Author’s Note: Apologies in advance that there won’t be an essay in your boxes next Monday, as I’m doing a bit of traveling. Should return later in that week.
I sat down in the United Lounge in San Diego last week with a bit of time to kill before the monthly red-eye home. Usually this interlude is for reading, or bingeing, but on this particular Thursday, I was glued to my tablet to watch the beginning of the end of the January 6th Commission. I am reliably informed there will be a number of open hearings in the next month in which the events of that day and the months preceding it will be gone over with a fine tooth comb.
It is right and proper that this be done, as what transpired that day was a great, treasonous crime aided and abetted by the then occupant of the Oval Office. His actions (and inactions), and those supporting him must be accounted for and made public. The rushed nature of the impeachment proceeding in January of 2021 mitigated against a deep and thorough investigation, but this committee and its counsel had the luxury of time to thoroughly probe this great stain on our nation. I look forward to continuing deliberations and testimony.
But I expect little of consequence from the process. This does not mean I do not think it important; quite the opposite. The process is essential. It is essential in order to get the facts and the history down, so that generations to come can know what happened and can potentially use it to identify road signs on the way to their own great crimes. As for near-term consequences though, Americans must not be naïve. Donald Trump is unlikely to be charged with any crimes as a result of this investigation, not because he does not deserve to be, but because in so doing, a terrible and destabilizing precedent would be set, as the seated President would be viewed (by some) as pursuing a vendetta against his most important rival. Put another way, in the terrible choice between Trump not being held accountable and yet another great blow to the fabric of the Constitutional order, I choose the former. It is the least bad choice.
Given that I see any hope of charges being brought as in vain, I do think there is a great patriotic duty the committee can do with its remaining time. It must ignore the shrill cries of Democrats and Never-Trumpers (like me) for a scalp. It must ignore—and by IT, I mean the Democrats on the committee—ANY hope that what they do will have ANY impact on the 2022 Congressional Elections, the economy having already pre-destined them to a crushing defeat. No—there really is only one strategic goal available to the committee, and that is to do as much damage to Donald Trump’s reputation as possible in order to provide REPUBLICAN primary voters with good reasons to choose someone else.
The plain truth is that if Donald Trump is nominated, he will win in 2024, especially if his opponent is Joe Biden. There are simply too many voters who will answer the question “Are you better off now than you were four years ago?” by saying “No—I am certainly not”, and then voting for Trump. Let’s remember, he really only needed an additional 40k to 60k votes across a number of key states—to win.

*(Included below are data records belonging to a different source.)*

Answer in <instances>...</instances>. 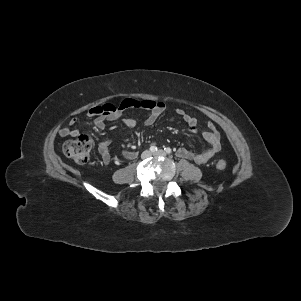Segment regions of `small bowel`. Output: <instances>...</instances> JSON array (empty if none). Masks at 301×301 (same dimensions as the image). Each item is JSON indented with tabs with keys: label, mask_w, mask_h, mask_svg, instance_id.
I'll return each mask as SVG.
<instances>
[{
	"label": "small bowel",
	"mask_w": 301,
	"mask_h": 301,
	"mask_svg": "<svg viewBox=\"0 0 301 301\" xmlns=\"http://www.w3.org/2000/svg\"><path fill=\"white\" fill-rule=\"evenodd\" d=\"M102 106H96L89 110L88 116H94V126L98 130H104L107 121H118L122 120L123 123L130 128H139L144 126H150L154 124L157 119L165 111V104L163 102H156L151 100L137 101L135 99H124L114 111L105 112L102 111ZM132 109H143L147 111V116L142 121H136L132 118H123V114L127 110ZM176 113L183 118V120L188 125V131L190 133H197V120L195 117L187 114L182 109H177ZM78 123L77 118L70 120V127H63L59 130V135L61 137L72 136L75 137L79 134V130L74 128ZM202 137L209 143L210 147L202 152L191 151L186 148H179L177 150V155L180 158L191 160L197 164H205L210 159H212L221 149L220 135L219 132L214 127L213 123L208 122V129L201 132ZM98 152L101 159L105 165L110 164V141L108 139H103L98 144ZM123 156L125 158L131 159L136 156L135 151H124Z\"/></svg>",
	"instance_id": "c3829d8e"
}]
</instances>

The task of this committee is to churn up so much evidence of Trump’s complicity and duplicity that Republican voters are unable to swallow hard for a third time and support him. They must provide his primary opponents with the means to take him down, because if they do not, he will be President again. The consequences of hoping that Biden or Democrat X will be able to defeat him are potentially disastrous, and the way to rid the country of Trump forever, is to be part of helping the GOP to get out of its own, incompetent way.
This sort of advice runs against the tide, in that no party REALLY wants to admit defeat. But that’s exactly what the Democrats must do. They must act strategically and patriotically and concentrate on the 2026 mid-term elections—because they are utterly powerless to stop the GOP wave coming their way over the next 2.5 years.
There will be few if any smoking guns. What the committee must do is relentlessly pound Donald Trump and his enablers. They must resist the urge to grandstand for their OWN base—if anything, they need to grandstand for Republican voters. If they do what comes naturally to them, the committee will fail in having served anything but a useful historical record.